At the 2026 National Retail Federation (NRF) conference, Google unveiled the Universal Commerce Protocol (UCP), an open-source standard designed to let AI agents handle the entire shopping journey – from discovery to checkout – across the web.
The “HTTP of Commerce” has arrived
Google is positioning UCP as the foundational plumbing for the “agentic” economy. Co-developed with retail titans like Shopify, Walmart, Target, Etsy, and Wayfair, the protocol creates a common language that allows AI assistants to interact directly with merchant backends. Instead of redirecting users to various websites, AI agents can now autonomously compare products, apply loyalty rewards, and execute secure payments.
Massive industry backing
The protocol has already gained significant traction with over 20 partners.
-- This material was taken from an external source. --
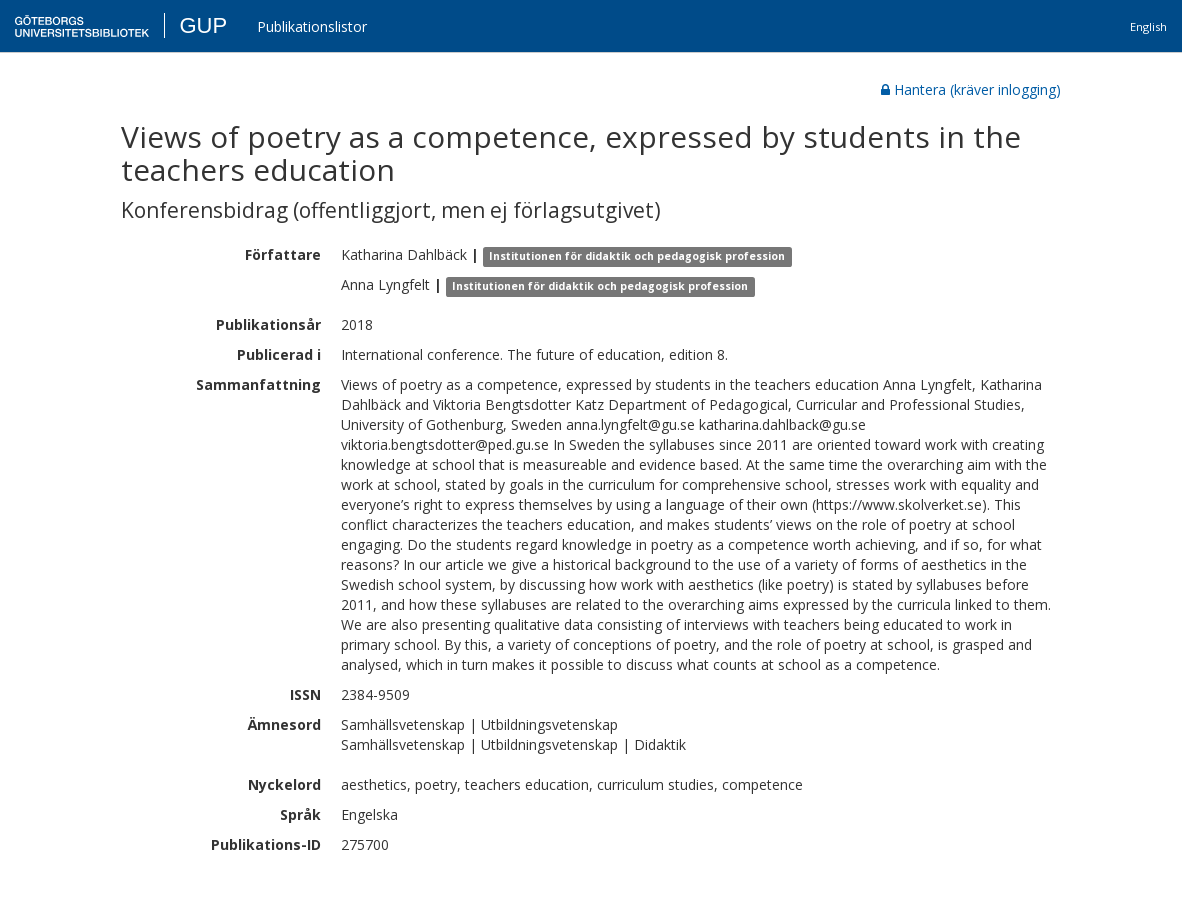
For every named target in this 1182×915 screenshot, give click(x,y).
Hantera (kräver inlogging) (971, 89)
Payment giants like Visa, Mastercard, Stripe, and American Express have endorsed the standard alongside retail leaders. By adopting UCP, retailers remain the “Merchant of Record”, maintaining control over customer data while letting Google’s Gemini or other AI agents manage the high-friction parts of the purchase process.
Why this is a game-changer
For years, the technical bottleneck of custom integrations, where every merchant had to build custom connections for every AI platform, stalled the growth of automated shopping. UCP solves this by providing a single, secure abstraction layer that works across different AI platforms. UCP solves this by providing a single, secure abstraction layer. For consumers, this means “AI Mode” in Google Search and the Gemini app will soon feature a “Buy” button that handles everything in two clicks, using encrypted “mandates” to ensure every transaction is authorized and secure.